Es ist vorgesehen, den Vereinszweck Mithilfe folgender Mittel zu erreichen:

  • Durch Beitrittsgebühren und Mitgliedsbeiträge.
  • Durch freiwillige Spenden und Sammlungen.
  • Durch das Reinerträgnis der zu veranstaltenden, behördlich bewilligten Feste.
  • Durch Beratung, Schulung und Unterstützung der Amateur- und Berufszauberkünstler.
  • Durch Zusammenarbeit mit in- und ausländischen Vereinigungen  gleicher oder ähnlicher Bestrebungen.

 

§ 4 Aufnahme in den Verein

 

(1)Der Aufnahmewerber hat sich beim Vereinsvorstand zu melden, welcher berechtigt ist, die Bewerbung ohne Begründung innerhalb eines Monats abzulehnen.
(2)Eine Maßnahme gegen eine solche Ablehnung ist nicht statthaft.
(3)Bei keiner Ablehnung wird der Aufnahmewerber zuerst als „Unterstützendes Mitglied“ aufgenommen.
(4)Die Veränderung in den Status „Vollmitglied“ gemäß § 5 ist von einer bestandenen Aufnahmsprüfung, die von einer Prüfungskommission, bestehend aus mindestens 3 Vorstandsmitgliedern, abgenommen werden muß, abhängig. Der Vorstand ist berechtigt, den Antritt zur Prüfung, ohne Angaben von Begründungen, zu verweigern. Nach der Prüfung, deren Richtlinien der Vorstand auszuarbeiten hat, entscheidet die Prüfungs- kommission mit einfacher Mehrheit über die Veränderung in den Status „Vollmitglied“. Bei Stimmengleichheit, oder bei Gegenentscheidung kann das Mitglied die Prüfung in angemessener Zeit wiederholen.
Vor der Konstituierung des Vereins erfolgt die vorläufige Aufnahme durch den Proponenten.
Diese Mitgliedschaft wird erst mit der Konstituierung des Vereins wirksam.

§ 5 Mitgliedschaft

 

Ordentliche Mitglieder des Vereines können alle physischen Personen werden, die großjährig sind, oder – bei noch nicht großjährigen – deren Erziehungsberechtigte es eindeutig genehmigen.
Man unterscheidet folgende „Ordentliche Mitglieder“ (Vollmitglieder):
(1) Gründungsmitglieder
Diese waren an der Gründung des Vereines beteiligt.

(2) Vollmitglieder
Diese haben sich um die Aufnahme in den Verein beworben und die nötigen Bedingungen, wie Aufnahmsprüfung usw., erfüllt.

(3) Ehrenmitglieder
Diese wurden auf Antrag des Vorstandes durch die Generalversammlung ernannt. Ehrenmitglieder können juridische oder physische Personen sein.

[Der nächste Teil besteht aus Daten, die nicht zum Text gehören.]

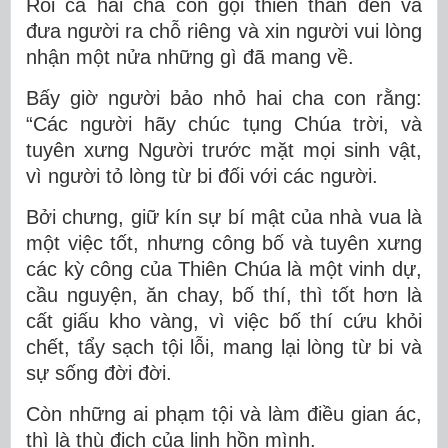
Rồi cả hai cha con gọi thiên thần đến và
đưa người ra chỗ riêng và xin người vui lòng
nhận một nửa những gì đã mang về.
Bấy giờ người bảo nhỏ hai cha con rằng:
“Các người hãy chúc tụng Chúa trời, và
tuyên xưng Người trước mặt mọi sinh vật,
vì người tỏ lòng từ bi đối với các người.
Bởi chưng, giữ kín sự bí mật của nhà vua là
một việc tốt, nhưng công bố và tuyên xưng
các kỳ công của Thiên Chúa là một vinh dự,
cầu nguyện, ăn chay, bố thí, thì tốt hơn là
cất giấu kho vàng, vì việc bố thí cứu khỏi
chết, tẩy sạch tội lỗi, mang lại lòng từ bi và
sự sống đời đời.
Còn những ai phạm tội và làm điều gian ác,
thì là thù địch của linh hồn mình.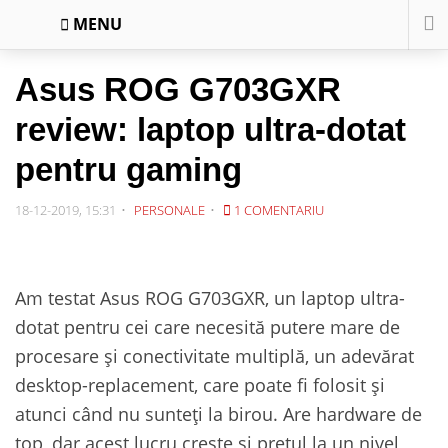
MENU
Asus ROG G703GXR
review: laptop ultra-dotat
pentru gaming
18-12-2019, 15:31
PERSONALE
1 COMENTARIU
Am testat Asus ROG G703GXR, un laptop ultra-
dotat pentru cei care necesită putere mare de
procesare și conectivitate multiplă, un adevărat
desktop-replacement, care poate fi folosit și
atunci când nu sunteți la birou. Are hardware de
top, dar acest lucru crește și prețul la un nivel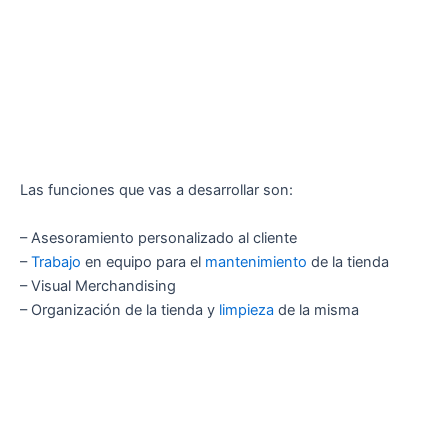
Las funciones que vas a desarrollar son:
– Asesoramiento personalizado al cliente
–
Trabajo
en equipo para el
mantenimiento
de la tienda
– Visual Merchandising
– Organización de la tienda y
limpieza
de la misma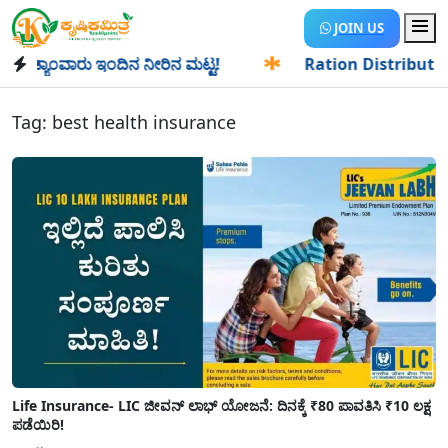
JOIN US
ಯಾಂವಾರು ಇಂದಿನ ನೀರಿನ ಮಟ್ಟ!
✱
Ration Distribution-ಪಡಿತರದಾ
Tag:
best health insurance
Life Insurance- LIC ಜೀವನ್ ಲಾಭ್ ಯೋಜನೆ: ದಿನಕ್ಕೆ ₹80 ಪಾವತಿಸಿ ₹10 ಲಕ್ಷ
ಪಡೆಯಿರಿ!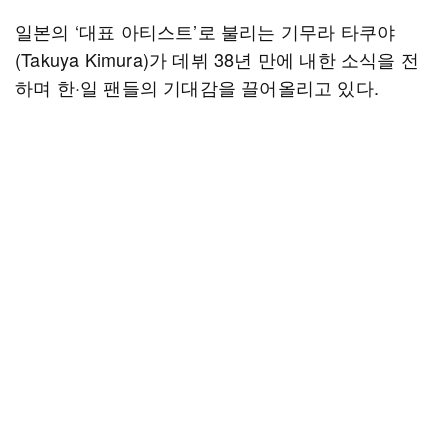
일본의 ‘대표 아티스트’로 불리는 기무라 타쿠야
(Takuya Kimura)가 데뷔 38년 만에 내한 소식을 전
하며 한·일 팬들의 기대감을 끌어올리고 있다.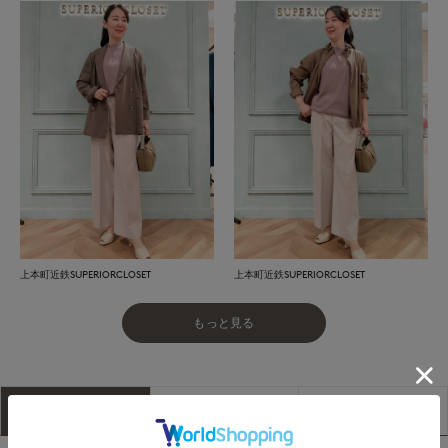
上本町近鉄SUPERIORCLOSET
上本町近鉄SUPERIORCLOSET
もっと見る
アイテム説明
サイズ詳細
購入レビュー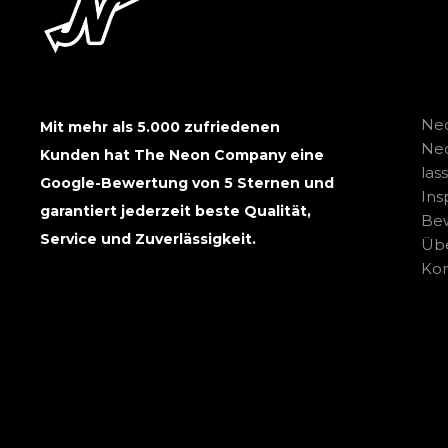
Neo
Mit mehr als 5.000 zufriedenen
Ne
Kunden hat The Neon Company eine
las
Google-Bewertung von 5 Sternen und
Ins
garantiert jederzeit beste Qualität,
Be
Service und Zuverlässigkeit.
Übe
Kon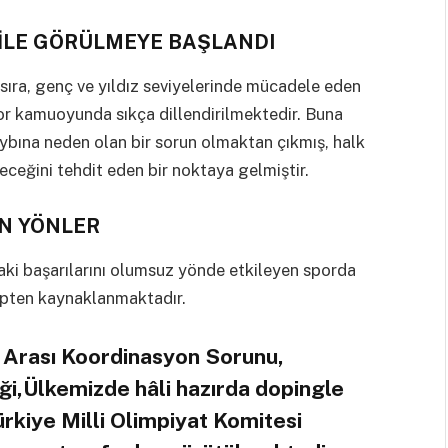
BİLE GÖRÜLMEYE BAŞLANDI
sıra, genç ve yıldız seviyelerinde mücadele eden
or kamuoyunda sıkça dillendirilmektedir. Buna
bına neden olan bir sorun olmaktan çıkmış, halk
leceğini tehdit eden bir noktaya gelmiştir.
N YÖNLER
daki başarılarını olumsuz yönde etkileyen sporda
epten kaynaklanmaktadır.
 Arası Koordinasyon Sorunu,
ği,Ülkemizde hâli hazırda dopingle
rkiye Milli Olimpiyat Komitesi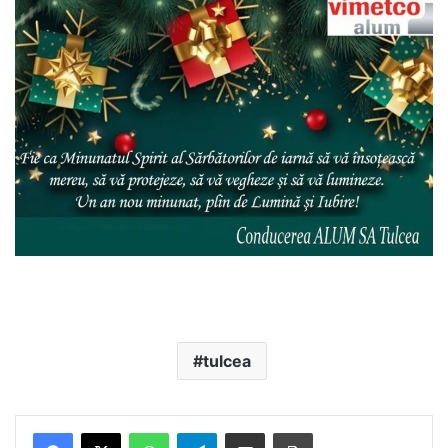
tulcea
Facebook
X
WhatsApp
Telegram
Share via Email
Print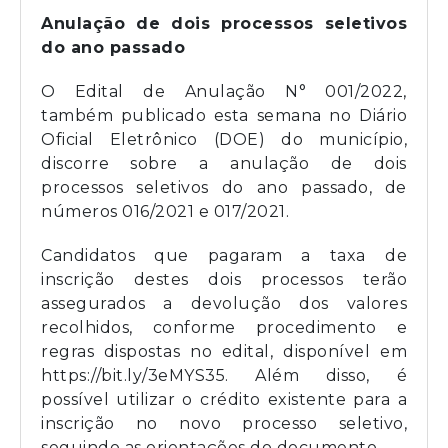
Anulação de dois processos seletivos
do ano passado
O Edital de Anulação N° 001/2022,
também publicado esta semana no Diário
Oficial Eletrônico (DOE) do município,
discorre sobre a anulação de dois
processos seletivos do ano passado, de
números 016/2021 e 017/2021.
Candidatos que pagaram a taxa de
inscrição destes dois processos terão
assegurados a devolução dos valores
recolhidos, conforme procedimento e
regras dispostas no edital, disponível em
https://bit.ly/3eMYS35. Além disso, é
possível utilizar o crédito existente para a
inscrição no novo processo seletivo,
seguindo as orientações do documento.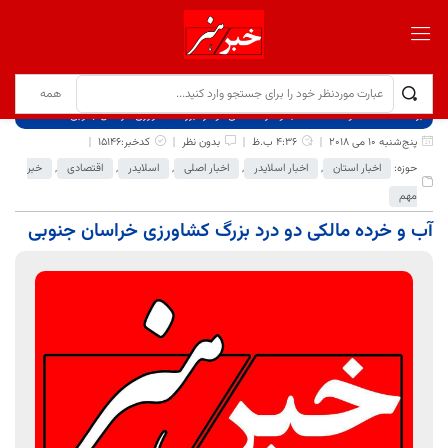
برگ نخست
نوشته‌ها
آب و خرده مالکی دو درد بزرگ کشاورزی خراسان جنوبی
پنج‌شنبه 10 می 2018
4:36 ب.ظ
بدون نظر
کدخبر:15146
حوزه:
اخبار استان
,
اخبار اسلایدر
,
اخبار اصلی
,
اسلایدر
,
اقتصادی
,
خبر
مهم
آب و خرده مالکی دو درد بزرگ کشاورزی خراسان جنوبی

Weiters gibt es Mitgliedsarten, welche keine Vollmitglieder sind:
(4) Unterstützende Mitglieder

Diese sind Mitglieder, die die Voraussetzungen zur Vollmitgliedschaft noch nicht erbracht haben, nicht erbringen wollen oder können.

(5) Klubfreunde
Diese sind Mitglieder, ähnlich den Unterstützenden Mitgliedern, jedoch ist deren Mitgliedschaft von vornherein auf die gesetzliche Mindestzeit beschränkt.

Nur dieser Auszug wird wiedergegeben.